Be selective in what you protect. It makes no sense to protect a cell phone, for example, as the cell towers will be useless. If it were me, I would protect radios, communication devices (such as a HAM radio), batteries and all of their respective tools, thumb drives loaded with all of my vital information, and a laptop. Keep in mind that a Faraday cage should be your LAST concern in terms of protecting every electronic that you enjoy presently. It’s not like if you preserve your television you’re going to have any “juice” to plug it into. Don’t focus on a Faraday cage and its time, effort, and expense at the risk of neglecting food, water, and medical supplies. It would be better for you to read up on solar power, wind and steam energy instead.

* EMP 101: Part I–The Likelihood.
* EMP 101: Part II–The Aftermath.
* EMP 101: Part III–Prepare Medically.
* EMP 101: Part IV–Faraday Cages.

Copyright 2009 Preparedness Pro & Kellene Bishop. All rights reserved. You are welcome to repost this information so long as it is credited to Preparedness Pro & Kellene Bishop.
Wiki confirms this information. I know, I know, you can't trust Wiki. But usually, USUALLY, you can trust WIKI on science stuff.

There now, don't ever tell me Infidel Bloggers Alliance doesn't try to help. At IBA, we care.



Anonymous said...

1. In the first paragraphs, it stresses that the cage must be grounded appropriately to succeed. In both experiments, nothing is shown to be grounded (or I simply don't understand) . . .can someone kindly explain this in easy to comprehend terms?

2. About basement rooms, well below ground (9+feet) where/how does one ground the cage?

3. Despite best efforts to ground and wrap continuous vendi cages around basic equipment (utility box, furnace, water heater, telephone lines etc.) this will only save the caged equipment not the lines bringing power/communication services? All the lines bringing power and communication lines to individual homes do not typically lie two feet underground - especially at juncture with house.
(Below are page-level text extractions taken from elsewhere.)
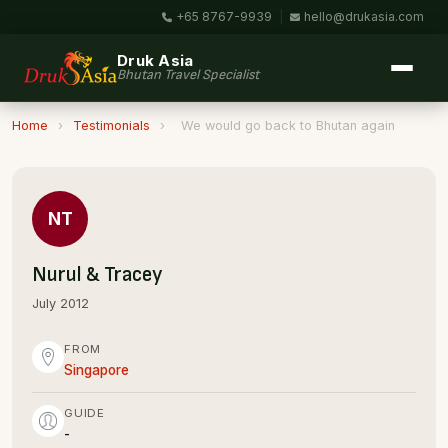
+65 8767-9939
|
hello@drukasia.com
Druk Asia
Bhutan Travel Specialist
Home
›
Testimonials
›
We would go back to Bhutan again
NT
Nurul & Tracey
July 2012
FROM
Singapore
GUIDE
-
Right?

Pastorius said...

I think I know the answer to your third question;

you can only save your cell phones, batteries, and radios this way. Stuff that can work independtly of deliverable electricity.

One has to wonder if hospitals, radio stations, and television stations have a contingency plan for EMP. Sure, they have generators, but the generators will not be able to feed electricity through fried wires.

Maybe there is no hope, if this happens.

midnight rider said...

Hate to be johnny raincloud but it won't matter if you save your cellphones and radios if their towers are shot to shit from the emp (and they will be).

Pastorius said...

Like I said, maybe there is no hope.

One would think cell companies had thought this through.

I know the military has.

Have hospitals? If not, then why not?

midnight rider said...

The military has thought it through, at least parts of the military, but I would doubt very much the civilian sector knows about it. The military doesn't talk about it often (not that I've seen) nor does the MSM.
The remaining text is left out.